Former Ontario Premier Dalton McGuinty returned to the public eye in Windsor on Wednesday to call for action on climate change.

McGuinty, who was Liberal Premier from 2003 to 2013, spoke to about 100 people at the University of Windsor and insisted Canadians do something about climate change for future generations.

McGuinty joked he was dealing with climate change on the way to Windsor when his flight from Toronto was delayed by 30 minutes due to poor winter weather.

During McGuinty’s term as the 24th premier of Ontario, his government was responsible for the closure of a number of coal-fired plants in an effort to reduce greenhouse gas emissions.

McGuinty told the crowd he was proud of his government’s accomplishments to help the environment.

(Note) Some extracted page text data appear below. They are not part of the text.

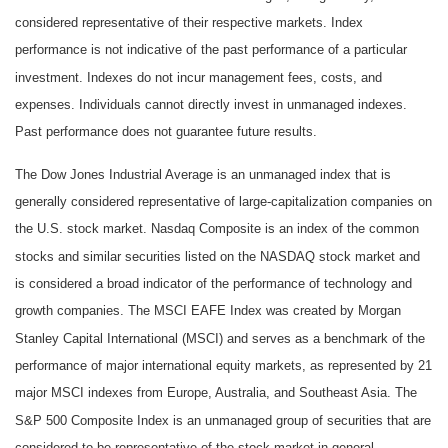
considered representative of their respective markets. Index
performance is not indicative of the past performance of a particular
investment. Indexes do not incur management fees, costs, and
expenses. Individuals cannot directly invest in unmanaged indexes.
Past performance does not guarantee future results.
The Dow Jones Industrial Average is an unmanaged index that is
generally considered representative of large-capitalization companies on
the U.S. stock market. Nasdaq Composite is an index of the common
stocks and similar securities listed on the NASDAQ stock market and
is considered a broad indicator of the performance of technology and
growth companies. The MSCI EAFE Index was created by Morgan
Stanley Capital International (MSCI) and serves as a benchmark of the
performance of major international equity markets, as represented by 21
major MSCI indexes from Europe, Australia, and Southeast Asia. The
S&P 500 Composite Index is an unmanaged group of securities that are
considered to be representative of the stock market in general.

“Whether it's shutting down the coal plants or investing in renewable energy or setting aside the greenbelt in the GTA or banning the cosmetic use of pesticides, I had the privilege to represent Ontarians in making those efforts but I never could have done that without their support and encouragement,” said McGuinty.

But the 63-year-old said more can be done.

McGuinty pointed to a study done by the University of Western Ontario in London that suggested Canada is among the top ten polluters per capita in the world.

The former premier also said Americans are embracing clean energy, and quoted a statistic that a coal fired plant in the U.S. closes every 15 days.

While current premier Doug Ford is fighting the federal carbon tax, McGuinty said all Canadians should embrace it.

“It’s the most effective and efficient way to demonstrate a commitment to addressing climate change,” said McGuinty.

His visit to Windsor comes as a panel of five judges hears a challenge to the federal carbon tax.

The Saskatchewan Party government argues a federal carbon levy is unconstitutional because it's not applied evenly across Canada and intrudes on provincial jurisdiction. Provinces that already have their own carbon-pricing plan are not subject to the federal tax.

Saskatchewan is one of four provinces without a plan that will be subject to Ottawa's fuel charge starting in April. New Brunswick, Ontario and Manitoba are the others.

The federal government's carbon price starts at a minimum at $20 a tonne and rises $10 each year until 2022.

The Canadian Federation of Independent Business also released a poll Tuesday that says the majority of its members believe the carbon tax is "deeply unfair."

Most of its members, the report also said, worry they'll be unable to pass along the bulk of the extra carbon-tax costs to their customers, leaving smaller businesses in a position where they'll have to subsidize household rebates under the program.

The lobby group, made up of more than 110,000 small- and medium-sized businesses, represents a small segment -- just under 11 per cent -- of Canada's small- and medium-sized businesses.

The survey, however, could be self-reinforcing. More than two-thirds of CFIB members polled didn't support any kind of carbon pricing to fight climate change.